━━━━━ Information given

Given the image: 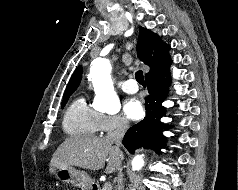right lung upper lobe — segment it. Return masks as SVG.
Segmentation results:
<instances>
[{
  "mask_svg": "<svg viewBox=\"0 0 238 190\" xmlns=\"http://www.w3.org/2000/svg\"><path fill=\"white\" fill-rule=\"evenodd\" d=\"M139 31L137 55L141 61L150 67V71L145 75V78H147L159 72L171 62L168 54L170 46L162 42L157 34L146 28L139 27ZM81 76L82 67L78 66L67 85L65 94L73 93L77 89Z\"/></svg>",
  "mask_w": 238,
  "mask_h": 190,
  "instance_id": "right-lung-upper-lobe-1",
  "label": "right lung upper lobe"
}]
</instances>
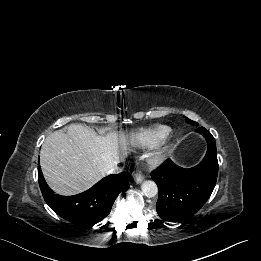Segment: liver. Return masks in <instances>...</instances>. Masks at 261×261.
Here are the masks:
<instances>
[{
    "label": "liver",
    "instance_id": "6515ba94",
    "mask_svg": "<svg viewBox=\"0 0 261 261\" xmlns=\"http://www.w3.org/2000/svg\"><path fill=\"white\" fill-rule=\"evenodd\" d=\"M135 136L130 143L134 145ZM128 154L125 135L110 132L100 136L81 124L67 132L50 134L40 152V166L49 186L62 195L81 193L101 180Z\"/></svg>",
    "mask_w": 261,
    "mask_h": 261
}]
</instances>
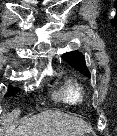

━━━━━━━━━━

▶ _What you need to do_: Please return exactly, and only, the lines from the one containing "Segment: liver. Return" through the end of the records, with both end lines kept and every picture dropped.

▶ _Finished task_:
Segment: liver. Return masks in <instances>...</instances>. Masks at 261×261.
Here are the masks:
<instances>
[{
    "label": "liver",
    "instance_id": "6515ba94",
    "mask_svg": "<svg viewBox=\"0 0 261 261\" xmlns=\"http://www.w3.org/2000/svg\"><path fill=\"white\" fill-rule=\"evenodd\" d=\"M135 136L130 143L134 145ZM128 154L125 135L110 132L100 136L81 124L67 132L50 134L40 152V166L49 186L62 195L81 193L101 180Z\"/></svg>",
    "mask_w": 261,
    "mask_h": 261
}]
</instances>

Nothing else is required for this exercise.